▶ Data records

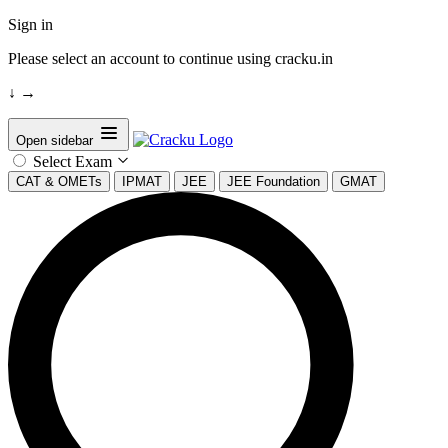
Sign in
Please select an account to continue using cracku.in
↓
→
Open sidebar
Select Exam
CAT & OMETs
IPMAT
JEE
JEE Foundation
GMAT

...

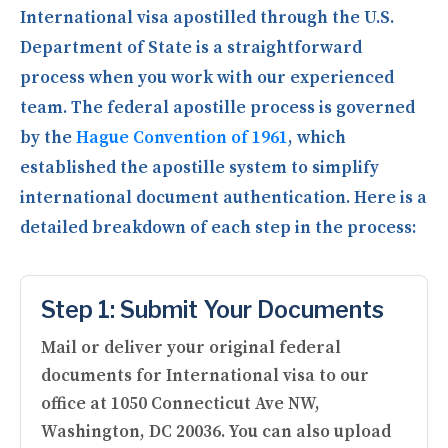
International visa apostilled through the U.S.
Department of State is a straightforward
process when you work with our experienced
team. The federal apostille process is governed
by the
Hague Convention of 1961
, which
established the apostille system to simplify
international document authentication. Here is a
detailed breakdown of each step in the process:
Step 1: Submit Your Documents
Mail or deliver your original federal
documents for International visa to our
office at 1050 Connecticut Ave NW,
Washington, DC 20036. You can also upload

▶ Work instruction
Copy the lines above exactly, beginning at the line that has "Department of State is a straightforward" and stopping after the line that has "Washington, DC 20036. You can also upload", and omit the rest.

▶ Task solution
Department of State is a straightforward
process when you work with our experienced
team. The federal apostille process is governed
by the
Hague Convention of 1961
, which
established the apostille system to simplify
international document authentication. Here is a
detailed breakdown of each step in the process:
Step 1: Submit Your Documents
Mail or deliver your original federal
documents for International visa to our
office at 1050 Connecticut Ave NW,
Washington, DC 20036. You can also upload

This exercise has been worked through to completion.